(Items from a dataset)
★ ★ ★ ★ ★

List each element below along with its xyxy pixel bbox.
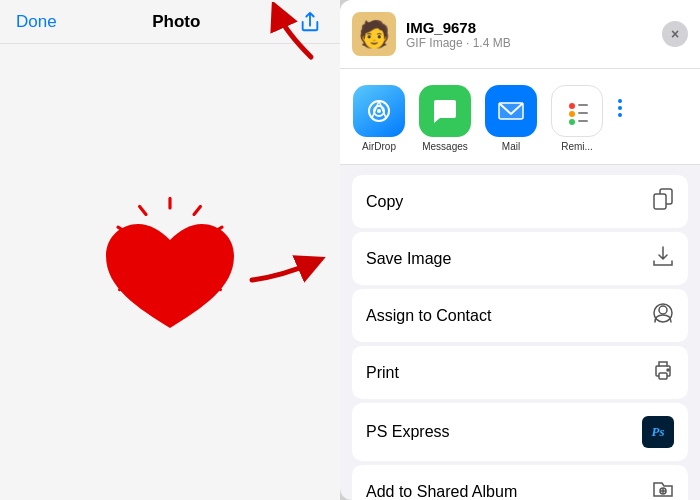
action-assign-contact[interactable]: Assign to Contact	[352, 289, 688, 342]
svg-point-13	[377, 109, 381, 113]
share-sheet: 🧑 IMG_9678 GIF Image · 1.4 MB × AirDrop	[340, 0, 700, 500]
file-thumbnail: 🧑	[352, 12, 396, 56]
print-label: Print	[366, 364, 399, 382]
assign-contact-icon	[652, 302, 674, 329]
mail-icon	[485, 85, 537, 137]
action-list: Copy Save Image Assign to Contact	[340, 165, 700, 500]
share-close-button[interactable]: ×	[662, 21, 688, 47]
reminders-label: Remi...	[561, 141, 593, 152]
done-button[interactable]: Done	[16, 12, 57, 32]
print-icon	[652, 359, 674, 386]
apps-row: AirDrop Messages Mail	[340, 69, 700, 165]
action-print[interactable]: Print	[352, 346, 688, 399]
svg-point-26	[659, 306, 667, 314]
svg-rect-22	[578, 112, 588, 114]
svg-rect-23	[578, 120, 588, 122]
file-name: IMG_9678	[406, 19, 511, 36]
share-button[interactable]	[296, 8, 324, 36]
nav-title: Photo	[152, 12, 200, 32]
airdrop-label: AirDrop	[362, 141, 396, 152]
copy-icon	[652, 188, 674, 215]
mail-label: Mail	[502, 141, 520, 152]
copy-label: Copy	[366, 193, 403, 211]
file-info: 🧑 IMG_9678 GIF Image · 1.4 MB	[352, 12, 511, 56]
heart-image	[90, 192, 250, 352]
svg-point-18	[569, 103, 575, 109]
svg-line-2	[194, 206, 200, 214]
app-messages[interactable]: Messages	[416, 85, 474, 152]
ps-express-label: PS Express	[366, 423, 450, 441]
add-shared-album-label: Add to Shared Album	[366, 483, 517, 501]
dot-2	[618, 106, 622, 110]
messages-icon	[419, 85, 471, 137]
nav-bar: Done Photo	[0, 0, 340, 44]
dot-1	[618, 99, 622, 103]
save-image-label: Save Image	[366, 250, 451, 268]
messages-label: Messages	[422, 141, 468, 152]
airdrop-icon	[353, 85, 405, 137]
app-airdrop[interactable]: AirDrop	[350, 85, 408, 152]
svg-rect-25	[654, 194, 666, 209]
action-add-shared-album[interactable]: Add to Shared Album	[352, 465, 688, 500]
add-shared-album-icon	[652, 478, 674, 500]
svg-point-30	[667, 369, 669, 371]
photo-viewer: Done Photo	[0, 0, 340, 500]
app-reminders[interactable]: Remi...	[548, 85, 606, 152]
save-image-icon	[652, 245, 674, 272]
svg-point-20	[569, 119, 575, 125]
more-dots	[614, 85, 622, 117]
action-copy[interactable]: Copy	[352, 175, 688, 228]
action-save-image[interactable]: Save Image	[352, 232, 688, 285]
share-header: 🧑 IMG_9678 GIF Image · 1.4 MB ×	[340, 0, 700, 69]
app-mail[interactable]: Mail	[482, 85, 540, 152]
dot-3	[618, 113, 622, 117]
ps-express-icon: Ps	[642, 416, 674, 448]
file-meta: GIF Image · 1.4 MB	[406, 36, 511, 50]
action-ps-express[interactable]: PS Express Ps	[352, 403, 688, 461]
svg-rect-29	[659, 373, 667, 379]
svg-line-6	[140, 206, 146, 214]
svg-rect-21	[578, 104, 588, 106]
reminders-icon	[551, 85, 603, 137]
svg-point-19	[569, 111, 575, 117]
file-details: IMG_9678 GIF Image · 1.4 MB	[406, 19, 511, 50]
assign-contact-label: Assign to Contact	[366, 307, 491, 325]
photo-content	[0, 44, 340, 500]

★ ★ ★ ★ ★

Work to complete:
No picture should be included when the data are set down again exactly.

Answer section:
List each element below along with its xyxy pixel bbox.
action-assign-contact[interactable]: Assign to Contact	[352, 289, 688, 342]
svg-point-13	[377, 109, 381, 113]
share-sheet: 🧑 IMG_9678 GIF Image · 1.4 MB × AirDrop	[340, 0, 700, 500]
file-thumbnail: 🧑	[352, 12, 396, 56]
print-label: Print	[366, 364, 399, 382]
assign-contact-icon	[652, 302, 674, 329]
mail-icon	[485, 85, 537, 137]
action-list: Copy Save Image Assign to Contact	[340, 165, 700, 500]
share-close-button[interactable]: ×	[662, 21, 688, 47]
reminders-label: Remi...	[561, 141, 593, 152]
done-button[interactable]: Done	[16, 12, 57, 32]
print-icon	[652, 359, 674, 386]
apps-row: AirDrop Messages Mail	[340, 69, 700, 165]
action-print[interactable]: Print	[352, 346, 688, 399]
svg-point-26	[659, 306, 667, 314]
svg-rect-22	[578, 112, 588, 114]
svg-rect-23	[578, 120, 588, 122]
file-name: IMG_9678	[406, 19, 511, 36]
share-button[interactable]	[296, 8, 324, 36]
nav-title: Photo	[152, 12, 200, 32]
airdrop-label: AirDrop	[362, 141, 396, 152]
copy-icon	[652, 188, 674, 215]
mail-label: Mail	[502, 141, 520, 152]
copy-label: Copy	[366, 193, 403, 211]
file-info: 🧑 IMG_9678 GIF Image · 1.4 MB	[352, 12, 511, 56]
heart-image	[90, 192, 250, 352]
svg-point-18	[569, 103, 575, 109]
svg-line-2	[194, 206, 200, 214]
app-messages[interactable]: Messages	[416, 85, 474, 152]
ps-express-label: PS Express	[366, 423, 450, 441]
add-shared-album-label: Add to Shared Album	[366, 483, 517, 501]
dot-2	[618, 106, 622, 110]
messages-icon	[419, 85, 471, 137]
nav-bar: Done Photo	[0, 0, 340, 44]
dot-1	[618, 99, 622, 103]
save-image-label: Save Image	[366, 250, 451, 268]
messages-label: Messages	[422, 141, 468, 152]
airdrop-icon	[353, 85, 405, 137]
app-airdrop[interactable]: AirDrop	[350, 85, 408, 152]
svg-rect-25	[654, 194, 666, 209]
action-add-shared-album[interactable]: Add to Shared Album	[352, 465, 688, 500]
add-shared-album-icon	[652, 478, 674, 500]
svg-point-30	[667, 369, 669, 371]
photo-viewer: Done Photo	[0, 0, 340, 500]
app-reminders[interactable]: Remi...	[548, 85, 606, 152]
save-image-icon	[652, 245, 674, 272]
svg-point-20	[569, 119, 575, 125]
more-dots	[614, 85, 622, 117]
action-copy[interactable]: Copy	[352, 175, 688, 228]
action-save-image[interactable]: Save Image	[352, 232, 688, 285]
share-header: 🧑 IMG_9678 GIF Image · 1.4 MB ×	[340, 0, 700, 69]
app-mail[interactable]: Mail	[482, 85, 540, 152]
dot-3	[618, 113, 622, 117]
ps-express-icon: Ps	[642, 416, 674, 448]
file-meta: GIF Image · 1.4 MB	[406, 36, 511, 50]
action-ps-express[interactable]: PS Express Ps	[352, 403, 688, 461]
svg-rect-29	[659, 373, 667, 379]
svg-line-6	[140, 206, 146, 214]
svg-rect-21	[578, 104, 588, 106]
reminders-icon	[551, 85, 603, 137]
svg-point-19	[569, 111, 575, 117]
file-details: IMG_9678 GIF Image · 1.4 MB	[406, 19, 511, 50]
assign-contact-label: Assign to Contact	[366, 307, 491, 325]
photo-content	[0, 44, 340, 500]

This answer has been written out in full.